Aesthetic, flexible, functional.
These three properties were decisive for the choice of clay as the material for the roof tiles. The roof’s clay covering is extensive and complex; however, its refined design has a simultaneously subtle and unobtrusive effect in the overall architectural ensemble. Ultimately, the aim was to dispense with grand features and to reproduce the original, complicated roof construction. Only clay made it possible to recreate the historic roofing, with its special roof tile formats, ridge details and fittings. In total the project required 8 different styles of ridge in addition to 40,000 tiles. Particular care had to be given during the roof restoration to the population of pippistrelle bats that occupied some of the buildings. In order to preserve the bats’ habitat, special ‘bat tiles’ were made with access cowls to allow exit and entry to the roof structure.
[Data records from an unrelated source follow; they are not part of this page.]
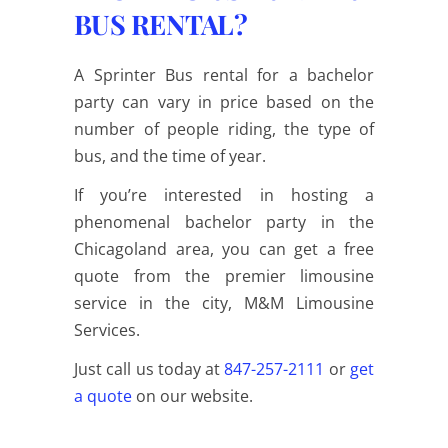
BUS RENTAL?
A Sprinter Bus rental for a bachelor
party can vary in price based on the
number of people riding, the type of
bus, and the time of year.
If you’re interested in hosting a
phenomenal bachelor party in the
Chicagoland area, you can get a free
quote from the premier limousine
service in the city, M&M Limousine
Services.
Just
call us
today at
847-257-2111
or
get
a quote
on our website.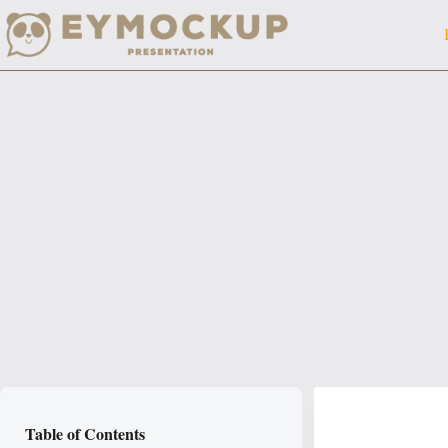
Skip
to
content
Table of Contents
A special jewel is the listed area in which butter was once produced. Here, the wonderful, ornamented roof was faithfully recreated to match the original. The hexagonal Buttery has a split level roof creating a turret detail and is finished with Sandtoft’s Humber clay plain tile with ornamental club tiles fixed in triple course alternate feature bands.
The children’s hospice has already won several prizes, including the respected “Clay Roofing Award” in London in 2008. As the jury justified its decision at the time, “It is an excellent example of a new built project blending with existing buildings, without compromising the original architectural integrity of the site in any way.”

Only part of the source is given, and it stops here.